## EXERCISE GOAL
Down to the last character, write out the records below.

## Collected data

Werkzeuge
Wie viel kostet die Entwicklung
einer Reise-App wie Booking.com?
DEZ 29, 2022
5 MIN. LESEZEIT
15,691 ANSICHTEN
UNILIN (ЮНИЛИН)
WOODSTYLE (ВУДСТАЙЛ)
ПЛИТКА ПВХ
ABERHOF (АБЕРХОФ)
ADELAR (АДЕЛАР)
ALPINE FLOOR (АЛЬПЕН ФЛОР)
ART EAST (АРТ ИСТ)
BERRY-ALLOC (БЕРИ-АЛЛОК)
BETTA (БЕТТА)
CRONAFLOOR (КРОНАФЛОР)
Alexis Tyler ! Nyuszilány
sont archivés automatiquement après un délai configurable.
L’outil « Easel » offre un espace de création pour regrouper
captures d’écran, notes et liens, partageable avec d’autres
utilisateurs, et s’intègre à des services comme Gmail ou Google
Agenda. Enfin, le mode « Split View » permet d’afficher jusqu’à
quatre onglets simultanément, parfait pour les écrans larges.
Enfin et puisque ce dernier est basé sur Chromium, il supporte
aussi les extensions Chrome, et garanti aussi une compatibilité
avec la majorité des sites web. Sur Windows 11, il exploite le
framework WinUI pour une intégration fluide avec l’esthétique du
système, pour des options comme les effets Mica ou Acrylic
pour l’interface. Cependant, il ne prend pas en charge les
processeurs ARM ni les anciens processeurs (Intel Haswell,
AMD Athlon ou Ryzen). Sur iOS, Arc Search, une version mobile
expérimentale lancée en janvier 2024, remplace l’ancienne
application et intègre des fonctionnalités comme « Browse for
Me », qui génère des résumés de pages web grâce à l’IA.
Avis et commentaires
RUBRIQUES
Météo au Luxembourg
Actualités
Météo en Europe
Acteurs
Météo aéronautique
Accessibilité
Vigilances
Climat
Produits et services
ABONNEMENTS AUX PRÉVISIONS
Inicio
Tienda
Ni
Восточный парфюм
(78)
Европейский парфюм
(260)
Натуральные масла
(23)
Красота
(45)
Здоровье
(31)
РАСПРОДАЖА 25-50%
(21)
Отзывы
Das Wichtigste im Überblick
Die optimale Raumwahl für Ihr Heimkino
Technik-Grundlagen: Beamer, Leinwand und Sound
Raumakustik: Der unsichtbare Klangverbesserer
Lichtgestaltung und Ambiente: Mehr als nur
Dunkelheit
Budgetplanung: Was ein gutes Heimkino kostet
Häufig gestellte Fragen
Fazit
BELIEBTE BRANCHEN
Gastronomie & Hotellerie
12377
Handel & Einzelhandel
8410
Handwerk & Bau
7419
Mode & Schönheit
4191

## TASK RESPONSE
Werkzeuge
Wie viel kostet die Entwicklung
einer Reise-App wie Booking.com?
DEZ 29, 2022
5 MIN. LESEZEIT
15,691 ANSICHTEN
UNILIN (ЮНИЛИН)
WOODSTYLE (ВУДСТАЙЛ)
ПЛИТКА ПВХ
ABERHOF (АБЕРХОФ)
ADELAR (АДЕЛАР)
ALPINE FLOOR (АЛЬПЕН ФЛОР)
ART EAST (АРТ ИСТ)
BERRY-ALLOC (БЕРИ-АЛЛОК)
BETTA (БЕТТА)
CRONAFLOOR (КРОНАФЛОР)
Alexis Tyler ! Nyuszilány
sont archivés automatiquement après un délai configurable.
L’outil « Easel » offre un espace de création pour regrouper
captures d’écran, notes et liens, partageable avec d’autres
utilisateurs, et s’intègre à des services comme Gmail ou Google
Agenda. Enfin, le mode « Split View » permet d’afficher jusqu’à
quatre onglets simultanément, parfait pour les écrans larges.
Enfin et puisque ce dernier est basé sur Chromium, il supporte
aussi les extensions Chrome, et garanti aussi une compatibilité
avec la majorité des sites web. Sur Windows 11, il exploite le
framework WinUI pour une intégration fluide avec l’esthétique du
système, pour des options comme les effets Mica ou Acrylic
pour l’interface. Cependant, il ne prend pas en charge les
processeurs ARM ni les anciens processeurs (Intel Haswell,
AMD Athlon ou Ryzen). Sur iOS, Arc Search, une version mobile
expérimentale lancée en janvier 2024, remplace l’ancienne
application et intègre des fonctionnalités comme « Browse for
Me », qui génère des résumés de pages web grâce à l’IA.
Avis et commentaires
RUBRIQUES
Météo au Luxembourg
Actualités
Météo en Europe
Acteurs
Météo aéronautique
Accessibilité
Vigilances
Climat
Produits et services
ABONNEMENTS AUX PRÉVISIONS
Inicio
Tienda
Ni
Восточный парфюм
(78)
Европейский парфюм
(260)
Натуральные масла
(23)
Красота
(45)
Здоровье
(31)
РАСПРОДАЖА 25-50%
(21)
Отзывы
Das Wichtigste im Überblick
Die optimale Raumwahl für Ihr Heimkino
Technik-Grundlagen: Beamer, Leinwand und Sound
Raumakustik: Der unsichtbare Klangverbesserer
Lichtgestaltung und Ambiente: Mehr als nur
Dunkelheit
Budgetplanung: Was ein gutes Heimkino kostet
Häufig gestellte Fragen
Fazit
BELIEBTE BRANCHEN
Gastronomie & Hotellerie
12377
Handel & Einzelhandel
8410
Handwerk & Bau
7419
Mode & Schönheit
4191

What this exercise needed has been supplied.